Running through each is “this sense of loss and grief” triggered by the death of Poe’s mother, whom he lost at the age of 3 to tuberculosis.
Elizabeth Arnold Hopkins Poe (she and Edgar’s father, David Poe, were both actors) died young, at 23. So too did Poe’s cousin-wife Virginia Clemm, who also succumbed to tuberculosis at 24.
Both women — or some fictionalized, abstract versions of them — appear as ghosts in “Midnight Visit” accompanied by modern dancers and Averill’s five-piece rock/classical band.
“There’s this theme of this beautiful mother that echoes through Poe’s work,” Averill says. “It’s this tragic theme of using the young woman who comes back from death to haunt (the protagonist) and to say, ‘You should be loyal to me and never love another.’”
By the end of the musical, the midnight visitor leaves Poe’s grave with a greater understanding of the man and his stories.
The show moves fast, Averill says, and with the constantly moving backdrop of creepy digital images created by artists Clare Doveton and Jessica Kolokol, “there’s always something going on”
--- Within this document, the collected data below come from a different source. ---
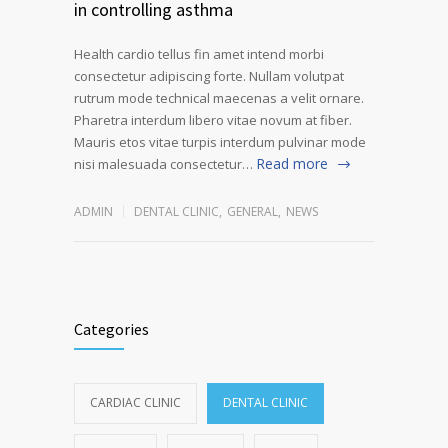
in controlling asthma
Health cardio tellus fin amet intend morbi
consectetur adipiscing forte. Nullam volutpat
rutrum mode technical maecenas a velit ornare.
Pharetra interdum libero vitae novum at fiber.
Mauris etos vitae turpis interdum pulvinar mode
Read more
nisi malesuada consectetur…
ADMIN
DENTAL CLINIC
,
GENERAL
,
NEWS
Categories
CARDIAC CLINIC
DENTAL CLINIC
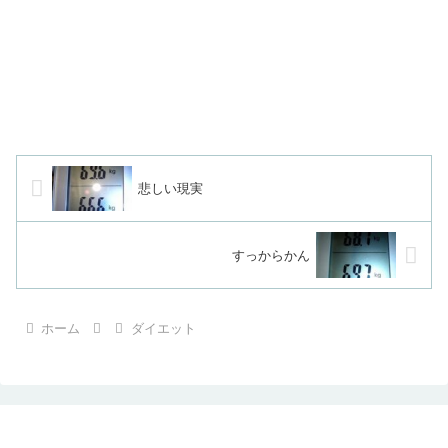
悲しい現実
すっからかん
ホーム
ダイエット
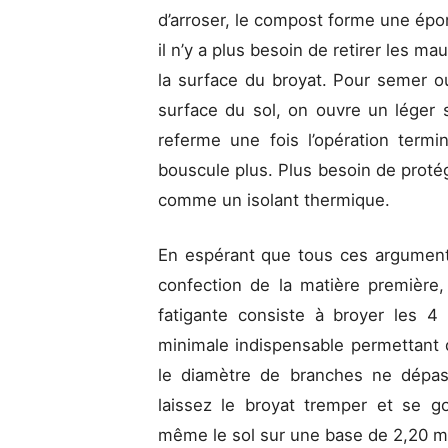
d’arroser, le compost forme une épo
il n’y a plus besoin de retirer les m
la surface du broyat. Pour semer ou
surface du sol, on ouvre un léger 
referme une fois l’opération termi
bouscule plus. Plus besoin de protége
comme un isolant thermique.
En espérant que tous ces argument
confection de la matière première, 
fatigante consiste à broyer les 4
minimale indispensable permettant d
le diamètre de branches ne dépass
laissez le broyat tremper et se g
même le sol sur une base de 2,20 mè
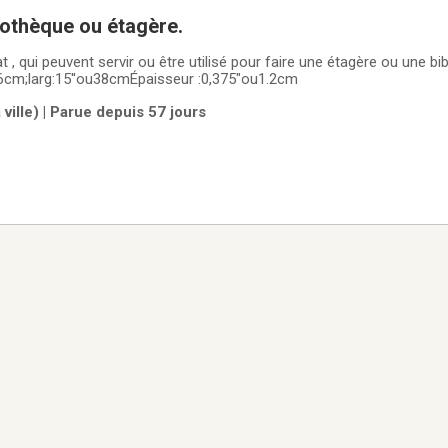
liothèque ou étagère.
at , qui peuvent servir ou être utilisé pour faire une étagère ou une bi
86cm;larg:15''ou38cmÉpaisseur :0,375"ou1.2cm
ville) | Parue depuis 57 jours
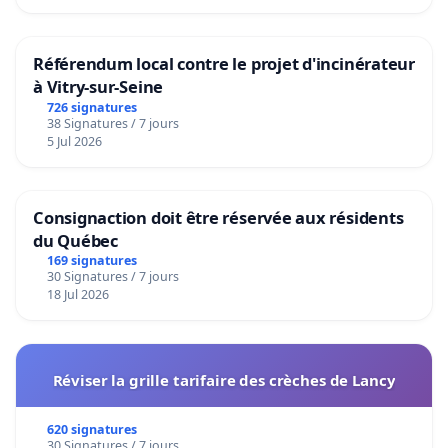
Référendum local contre le projet d'incinérateur
à Vitry-sur-Seine
726 signatures
38 Signatures / 7 jours
5 Jul 2026
Consignaction doit être réservée aux résidents
du Québec
169 signatures
30 Signatures / 7 jours
18 Jul 2026
Réviser la grille tarifaire des crèches de Lancy
620 signatures
30 Signatures / 7 jours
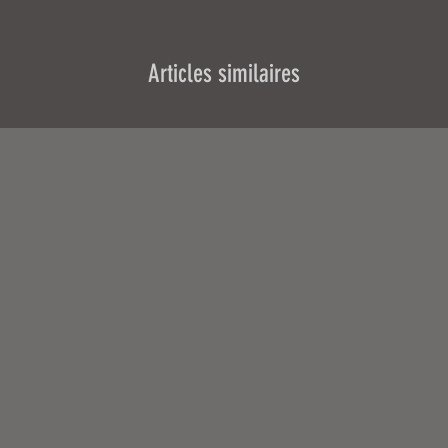
Articles similaires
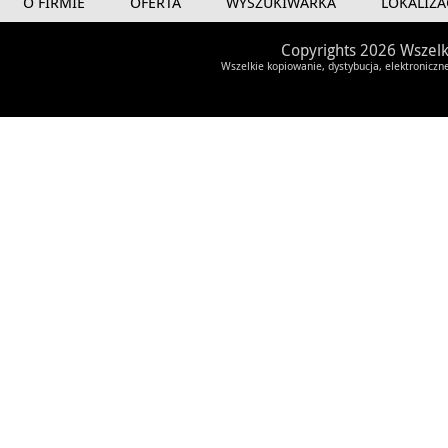
O FIRMIE
OFERTA
WYSZUKIWARKA
LOKALIZA
Copyrights 2026 Wszelk
Wszelkie kopiowanie, dystybucja, elektroniczn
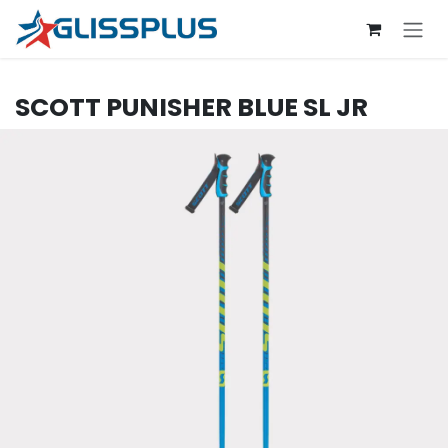
Se rendre au contenu
SCOTT
PUNISHER BLUE SL JR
As for the mysterious circumstances surrounding Poe’s death, no one knows for certain. The author’s alcoholism and opium addiction probably took a toll, Averill guesses, but he can’t be sure.
Averill says he’d love to see “Midnight Poe” enjoy a long life onstage. Right now, he’s thinking of following up on a couple of connections he’s fostered in Kansas City and Chicago.
“He was his own worst enemy,” Averill says of Poe, but, “What always fascinated me about Poe is just the beauty that can come out of that pain and that agony. It’s just astounding.”
"Midnight Visit to the Grave of Poe: A Grotesque Arabesque" will be performed at 7:30 p.m. Thursday, Friday and Saturday, aka Halloween (when guests are invited to wear their "best gothic Halloween costumes"), at the Lawrence Arts Center, 940 New Hampshire St.
Tickets range from $10 to $25, and can be purchased at the box office, 940 New Hampshire St., or online at lawrenceartscenter.org.
For younger folks
"Midnight Visit," per Averill's description, is geared more toward adults and "sophisticated teens" than kiddos.
The Lawrence Arts Center's other spooky yet family-friendly production, "The Boy Who Left Home to Find out About the Shivers," also runs through Halloween. Tickets range from $8 to $12.